El dolor me apretaba el pecho. Me faltaba el aire.
Y como si el día no fuera ya una pesadilla, un golpe en el vidrio me sobresaltó.
Un policía de tránsito.
—Señorita, está estacionada en un lugar prohibido —dijo con tono seco.
—Lo siento, ya me voy a mover.
Negó con la cabeza.
—La licencia y el carnet de circulación del vehículo.
Busqué en mi bolso con manos temblorosas. Encontré la licencia. Saqué los papeles… y entonces lo recordé: el auto estaba a nombre de Adrián.
—¿De quién es este vehículo? —preguntó el policía, mirándome con sospecha.
—Es mío… pero está a nombre de mi marido —dije con un hilo de voz, dándome cuenta al instante de la palabra que había usado.
¿Marido? No. Ya no. No después de esto.
El oficial frunció el ceño.
—Voy a tener que llamarlo para confirmar.
Y ahí se rompió algo dentro de mí.
—¡Ya déjeme en paz! —grité, sorprendiendo al policía y a mí misma—. ¡No me he robado este maldito vehículo! ¡Y no voy a llamar a ese perro de mi marido, porque me acabo de enterar que ese desgraciado se casó con otra mujer mientras vivía conmigo!
Tomé la revista del asiento del copiloto y se la mostré, agitándola.
—¡Aquí está! ¡Mírelo! ¡Es una rata inmunda de dos patas, miserable, traidor! —vociferé, con las lágrimas cayendo sin control.
El policía retrocedió, incómodo.
—Señora, cálmese. No necesito la revista. Solo muévase del lugar.
No tenía fuerzas para discutir. Encendí el motor y me lancé a la carretera, sin rumbo fijo.

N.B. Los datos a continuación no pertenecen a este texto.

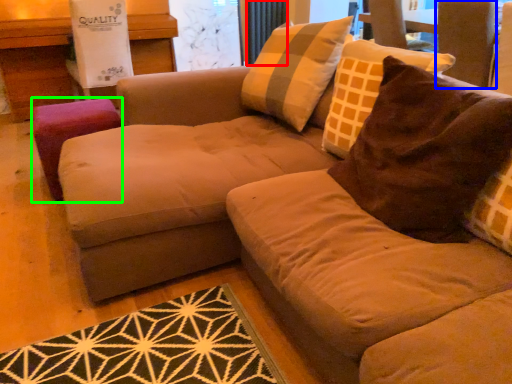 Question: Which is farther away from curtain (highlighted by a red box)? swivel chair (highlighted by a blue box) or stool (highlighted by a green box)?

Choices:
 (A) swivel chair
 (B) stool

Answer: (B) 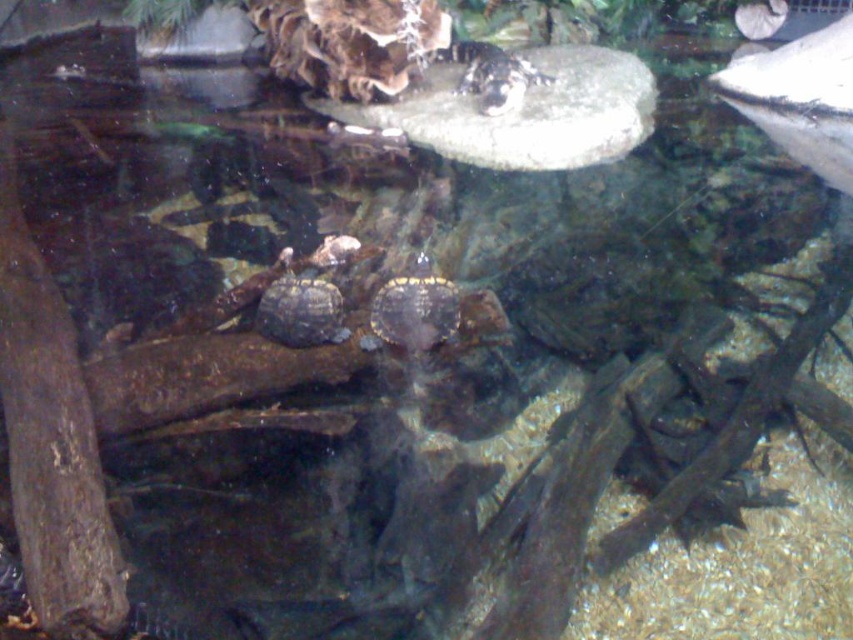 You are a caretaker checking the positioning of the brown matte tortoise at center in the aquarium. According to the coordinates provided, is the tortoise closer to the left or right side of the tank?

The brown matte tortoise at center is located at point 0.487 on the x axis, which is closer to the right side of the tank since 0.487 is just under 0.5, the midpoint between left and right.

You are a turtle enthusiast observing the two tortoises in the aquarium. Which of the two tortoises, the shiny brown tortoise at center or the brown matte tortoise at center, is positioned to the right side of the other?

The shiny brown tortoise at center is positioned to the right of the brown matte tortoise at center. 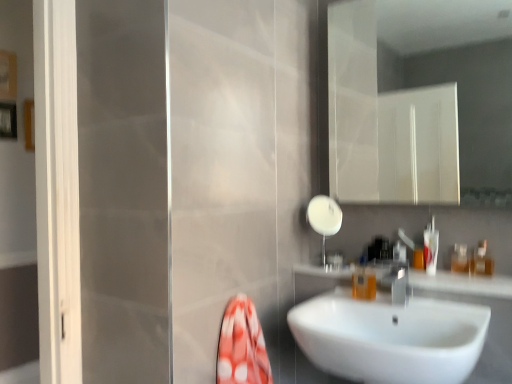 Where is `vacant space to the right of silver metallic tap at sink right`? The width and height of the screenshot is (512, 384). vacant space to the right of silver metallic tap at sink right is located at coordinates (445, 307).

Quería huir. De la imagen de Adrián sonriendo junto a Luciana. De las miradas de burla en el colegio. De todo.
Las lágrimas me nublaban la vista, pero no me importaba. El dolor en mi pecho ardía. La rabia y la tristeza me quemaban por dentro.
Un semáforo. Luz roja. No lo vi.
Mi mente estaba en otra parte. Las manos me temblaban en el volante. Sentía que me ahogaba. Y entonces, el ruido.
Un estruendo ensordecedor. El impacto me sacudió entera. Metal contra metal. El cinturón me sujetó con fuerza.
—¡No, no, no! —grité, golpeando el volante.
Levanté la vista. El coche contra el que me estrellé estaba detenido. El conductor se bajó lentamente, con una expresión de sorpresa.
La realidad me golpeó de nuevo. Y esta vez, de forma literal.